The input ::
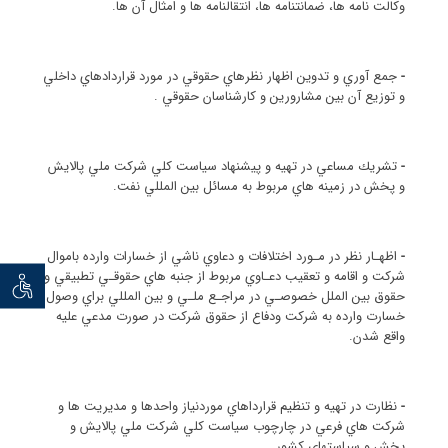
وكالت نامه ها، ضمانتنامه ها، انتقالنامه ها و امثال آن ها.
-
جمع آوري و تدوين اظهار نظرهاي حقوقي در مورد قراردادهاي داخلي
و توزيع آن بين مشارورين و كارشناسان حقوقي .
-
تشريك مساعي در تهيه و پيشنهاد سياست كلي شركت ملي پالايش
و پخش در زمينه هاي مربوط به مسائل بين المللي نفت.
-
اظهـار نظر در مـورد اختلافات و دعاوي ناشي از خسارات وارده باموال
شركت و اقامه و تعقيب دعـاوي مربوط از جنبه هاي حقوقـي تطبيقي و
توان خو
حقوق بين الملل خصوصـي در مراجـع ملـي و بين المللي براي وصول
خسارت وارده به شركت ودفاع از حقوق شركت در صورت مدعي عليه
واقع شدن.
-
نظارت در تهيه و تنظيم قرارداهاي موردنياز واحدها و مديريت ها و
شركت هاي فرعي در چارچوب سياست كلي شركت ملي پالايش و
پخش و سياستهاي كشور.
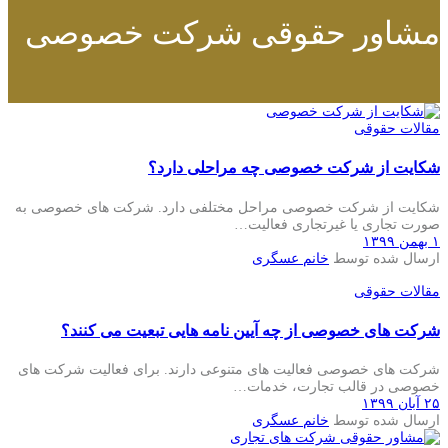
مشاور حقوقی شرکت خصوصی
مقالات حقوقی
شکایت از شرکت خصوصی چه مراحلی دارد؟
شکایت از شرکت خصوصی مراحل مختلفی دارد. شرکت های خصوصی به
صورت تجاری یا غیرتجاری فعالیت…
۱ بهمن ۱۳۹۹
ارسال شده توسط
خانم عسگری
مقالات حقوقی
شرکت های خصوصی از چه آیین نامه هایی تبعیت می کنند؟
شرکت های خصوصی فعالیت های متنوعی دارند. برای فعالیت شرکت های
خصوصی در قالب تجارت، خدمات…
۲۵ آبان ۱۳۹۹
ارسال شده توسط
خانم عسگری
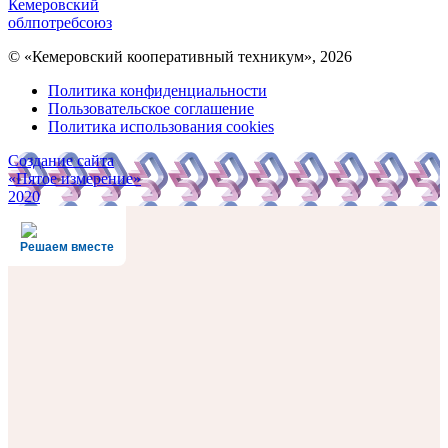
Кемеровский
облпотребсоюз
© «Кемеровский кооперативный техникум», 2026
Политика конфиденциальности
Пользовательское соглашение
Политика использования cookies
Создание сайта
«Пятое измерение»
2020
Решаем вместе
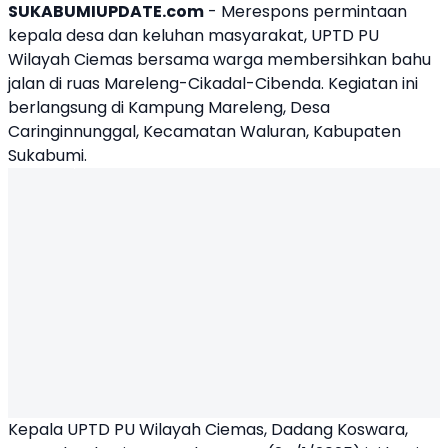
SUKABUMIUPDATE.com
- Merespons permintaan
kepala desa dan keluhan masyarakat,
UPTD PU
Wilayah Ciemas
bersama warga membersihkan bahu
jalan di ruas Mareleng-Cikadal-Cibenda. Kegiatan ini
berlangsung di Kampung Mareleng, Desa
Caringinnunggal, Kecamatan Waluran, Kabupaten
Sukabumi.
Kepala UPTD PU Wilayah Ciemas, Dadang Koswara,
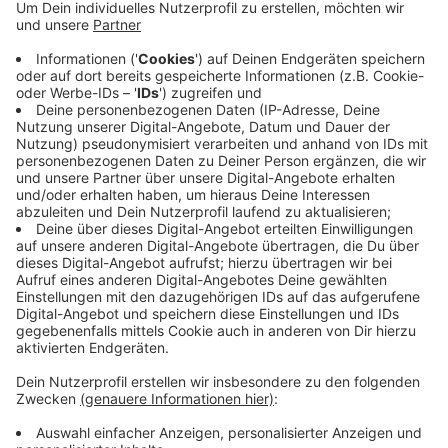
Anzeige
Die Bewohner hatten sich schon vorm Eintreffen der
Feuerwehr ins Freie gerettet. Verletzt wurde niemand
und der Brand war schnell gelöscht.
Die Feuerwehr war mit rund 20 Feuerwehrleuten und
vier Fahrzeugen im Einsatz.
Anzeige
Anzeige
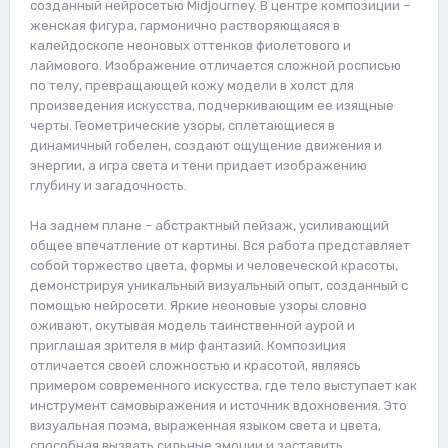
созданный нейросетью Midjourney. В центре композиции –
женская фигура, гармонично растворяющаяся в
калейдоскопе неоновых оттенков фиолетового и
лаймового. Изображение отличается сложной росписью
по телу, превращающей кожу модели в холст для
произведения искусства, подчеркивающим ее изящные
черты. Геометрические узоры, сплетающиеся в
динамичный гобелен, создают ощущение движения и
энергии, а игра света и тени придает изображению
глубину и загадочность.
На заднем плане – абстрактный пейзаж, усиливающий
общее впечатление от картины. Вся работа представляет
собой торжество цвета, формы и человеческой красоты,
демонстрируя уникальный визуальный опыт, созданный с
помощью нейросети. Яркие неоновые узоры словно
оживают, окутывая модель таинственной аурой и
приглашая зрителя в мир фантазий. Композиция
отличается своей сложностью и красотой, являясь
примером современного искусства, где тело выступает как
инструмент самовыражения и источник вдохновения. Это
визуальная поэма, выраженная языком света и цвета,
способная вызвать сильные эмоции и заставить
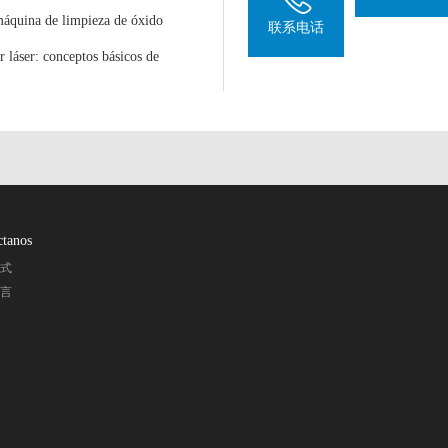
máquina de limpieza de óxido
联系电话
 láser: conceptos básicos de
ctanos
方式
留言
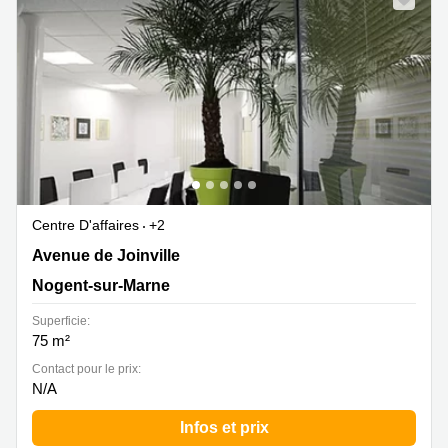
Centre D'affaires
+2
5 Avenue de Joinville, Nogent-sur-Marne
Avenue de Joinville
Nogent-sur-Marne
Superficie:
75 m²
Contact pour le prix:
N/A
Infos et prix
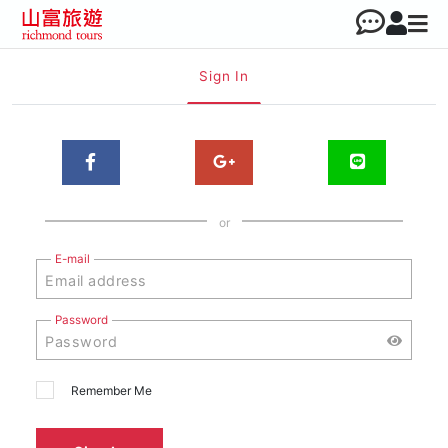
Sign In
or
E-mail
Password
Remember Me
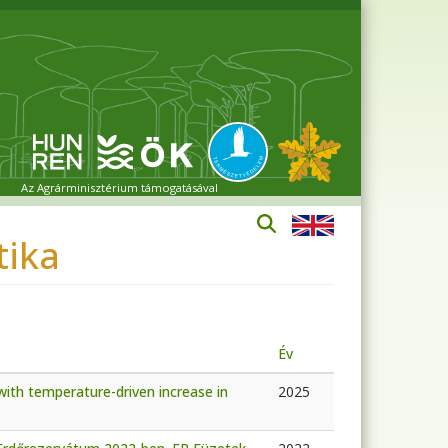
Az Agrárminisztérium támogatásával
tika
Év
with temperature-driven increase in
2025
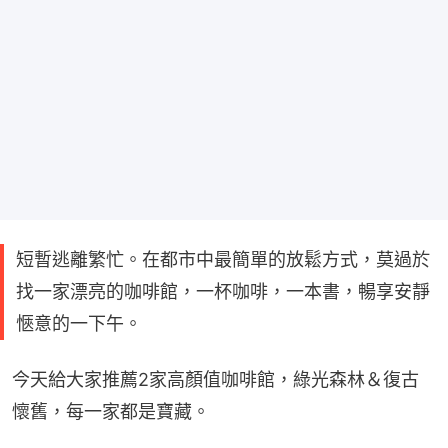
短暫逃離繁忙。在都市中最簡單的放鬆方式，莫過於
找一家漂亮的咖啡館，一杯咖啡，一本書，暢享安靜
愜意的一下午。
今天給大家推薦2家高顏值咖啡館，綠光森林＆復古
懷舊，每一家都是寶藏。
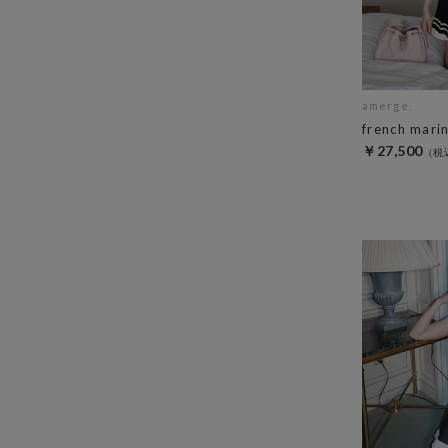
amerge.
french mari
￥27,500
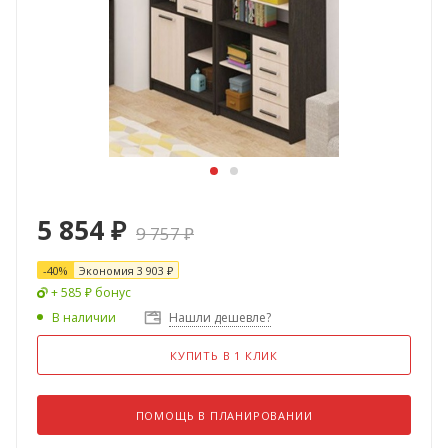
5 854
₽
9 757
₽
-
40
%
Экономия
3 903
₽
+ 585 ₽ бонус
В наличии
Нашли дешевле?
КУПИТЬ В 1 КЛИК
ПОМОЩЬ В ПЛАНИРОВАНИИ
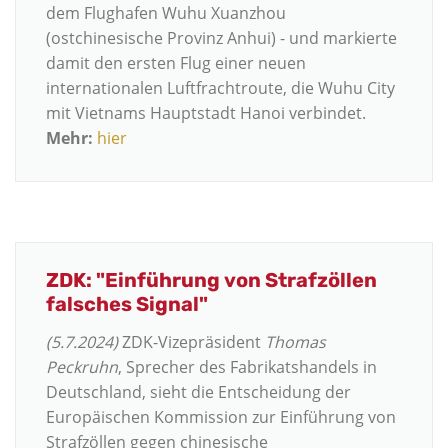
dem Flughafen Wuhu Xuanzhou
(ostchinesische Provinz Anhui) - und markierte
damit den ersten Flug einer neuen
internationalen Luftfrachtroute, die Wuhu City
mit Vietnams Hauptstadt Hanoi verbindet.
Mehr:
hier
ZDK: "Einführung von Strafzöllen
falsches Signal"
(5.7.2024)
ZDK-Vizepräsident
Thomas
Peckruhn
, Sprecher des Fabrikatshandels in
Deutschland, sieht die Entscheidung der
Europäischen Kommission zur Einführung von
Strafzöllen gegen chinesische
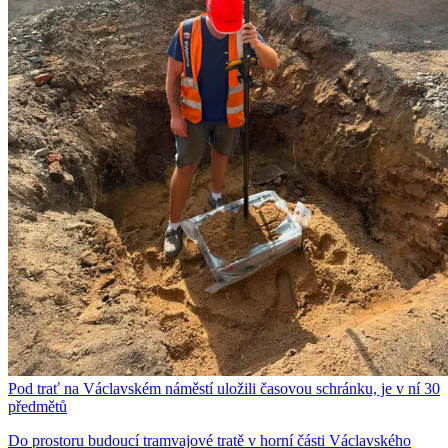
Pod trať na Václavském náměstí uložili časovou schránku, je v ní 30
předmětů
Do prostoru budoucí tramvajové tratě v horní části Václavského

Aim of the task :: Retype exactly the lines above, from the one with "общее впечатление от" through the one with "отличается своей сложностью", inclusive.

Result of the task ::
общее впечатление от картины. Вся работа представляет
собой торжество цвета, формы и человеческой красоты,
демонстрируя уникальный визуальный опыт, созданный с
помощью нейросети. Яркие неоновые узоры словно
оживают, окутывая модель таинственной аурой и
приглашая зрителя в мир фантазий. Композиция
отличается своей сложностью и красотой, являясь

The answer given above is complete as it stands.